__REQUIRED ACTION__:
Your task is to write out every line of the data exactly. Drop the pictures.

__EXERCISE MATERIAL__:
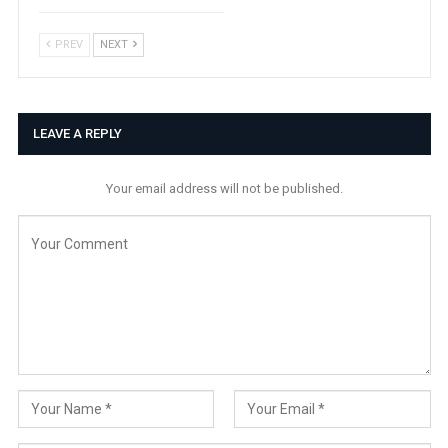
PREV
NEXT
LEAVE A REPLY
Your email address will not be published.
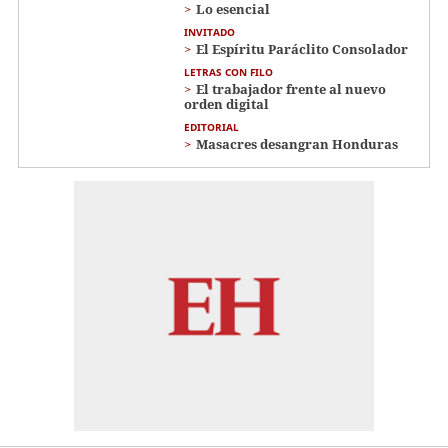
Lo esencial
INVITADO
El Espíritu Paráclito Consolador
LETRAS CON FILO
El trabajador frente al nuevo
orden digital
EDITORIAL
Masacres desangran Honduras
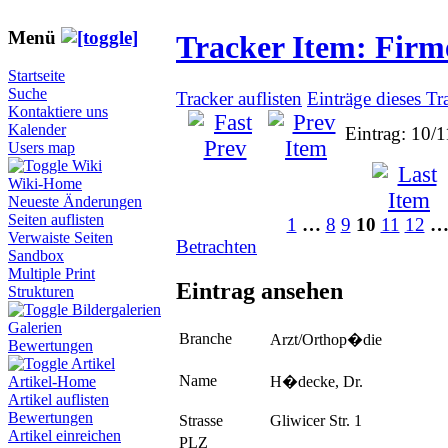
Menü
Tracker Item: Fir
Startseite
Suche
Tracker auflisten
Einträge dieses Tr
Kontaktiere uns
Kalender
Eintrag: 10/
Users map
Wiki
Wiki-Home
Neueste Änderungen
Seiten auflisten
1
…
8
9
10
11
12
Verwaiste Seiten
Betrachten
Sandbox
Multiple Print
Eintrag ansehen
Strukturen
Bildergalerien
Galerien
Branche
Arzt/Orthop�die
Bewertungen
Artikel
Name
H�decke, Dr.
Artikel-Home
Artikel auflisten
Bewertungen
Strasse
Gliwicer Str. 1
Artikel einreichen
PLZ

__EXERCISE RESULT__:
PREV
NEXT
LEAVE A REPLY
Your email address will not be published.
Lo esencial
INVITADO
El Espíritu Paráclito Consolador
LETRAS CON FILO
El trabajador frente al nuevo
orden digital
EDITORIAL
Masacres desangran Honduras
Menü
Tracker Item: Fir
Startseite
Suche
Tracker auflisten
Einträge dieses Tr
Kontaktiere uns
Kalender
Eintrag: 10/
Users map
Wiki
Wiki-Home
Neueste Änderungen
Seiten auflisten
1
…
8
9
10
11
12
Verwaiste Seiten
Betrachten
Sandbox
Multiple Print
Eintrag ansehen
Strukturen
Bildergalerien
Galerien
Branche
Arzt/Orthop�die
Bewertungen
Artikel
Name
H�decke, Dr.
Artikel-Home
Artikel auflisten
Bewertungen
Strasse
Gliwicer Str. 1
Artikel einreichen
PLZ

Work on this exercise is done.